‘Wolfs’ review: Brad Pitt-George Clooney crime comedy is no ‘Ocean’s 11’


 

Movie review

“Wolfs” is a great idea for a crime comedy, but it isn’t a particularly great movie. Here’s the premise, which I dare you to not want to watch: A woman (Amy Ryan), who we later learn to be a tough-on-crime district attorney, suddenly finds herself covered in blood in a fancy New York hotel room with a much younger man who appears to be a) a prostitute and b) very dead. Frantic, she calls up a fixer to get herself out of this mess — the kind of man who employs garbage bags and duct tape and discretion to make problems go away. He arrives — and so, for reasons too lengthy to get into here, does another fixer. These two lone-wolf types reluctantly conclude that they’ll need to work together.

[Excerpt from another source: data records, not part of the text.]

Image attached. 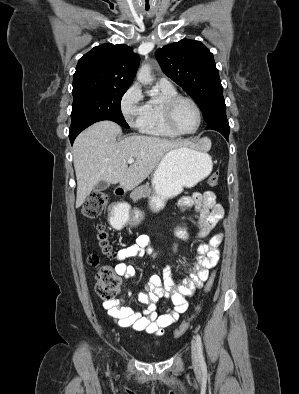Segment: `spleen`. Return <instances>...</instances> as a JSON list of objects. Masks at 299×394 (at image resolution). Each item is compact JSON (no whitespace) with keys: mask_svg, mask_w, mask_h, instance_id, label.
I'll return each mask as SVG.
<instances>
[{"mask_svg":"<svg viewBox=\"0 0 299 394\" xmlns=\"http://www.w3.org/2000/svg\"><path fill=\"white\" fill-rule=\"evenodd\" d=\"M208 142V147L210 146V141H207Z\"/></svg>","mask_w":299,"mask_h":394,"instance_id":"1","label":"spleen"}]
</instances>
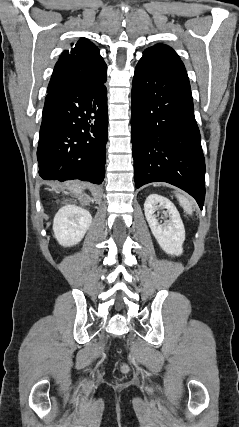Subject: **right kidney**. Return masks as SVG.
Masks as SVG:
<instances>
[{
	"mask_svg": "<svg viewBox=\"0 0 239 427\" xmlns=\"http://www.w3.org/2000/svg\"><path fill=\"white\" fill-rule=\"evenodd\" d=\"M91 223L92 216L86 209L76 205H66L54 217V236L62 246L76 245L83 239Z\"/></svg>",
	"mask_w": 239,
	"mask_h": 427,
	"instance_id": "1",
	"label": "right kidney"
}]
</instances>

Oh, and did I mention that these two guys are played by George Clooney and Brad Pitt? If you remember the wisecracking chemistry of these two real-life friends in the “Ocean’s” movies, you get why this movie, in all likelihood, was greenlit faster than your average getaway car. And yes, there are moments in “Wolfs” where that chemistry crackles perfectly — the timing with which these two old pros, trying to read a number on a pager, simultaneously whip out their reading glasses is priceless. But really, you watch it waiting for things to get started, and reluctantly realize toward the end that it isn’t going to; it’s a cat-and-mouse thriller with two cats and no mouse.

None of this is the fault of Clooney and Pitt (well, maybe it partly is; they’re both producers of the film), but let’s place the bulk of the blame on writer/director Jon Watts, who had comedy gold in front of him and didn’t know what to do with it. The story takes place on one long winter’s night, as snow slowly blankets the city and our two fixers (whose names we are never told; I decided they’re called George and Brad) make their way through varying levels of crime worlds. It’s all rather darker, both literally and figuratively, than a movie featuring these two should be, and we never really get a sense of who these guys are, and why they do what they do.

Regardless, if George Clooney muttering sardonic asides in a black turtleneck is your particular jam, “Wolfs” is no hardship to sit through. At times, he and Pitt have a similar amused quality, as if they’re making things up as they go along and wondering whether they’ll get away with it; pity the movie doesn’t have more of them irritably talking over each other, or silently eye-rolling. “You two are the coolest guys I’ve ever seen,” a young character tells the fixers, late in the film; it’s unearned praise, but you wish it weren’t.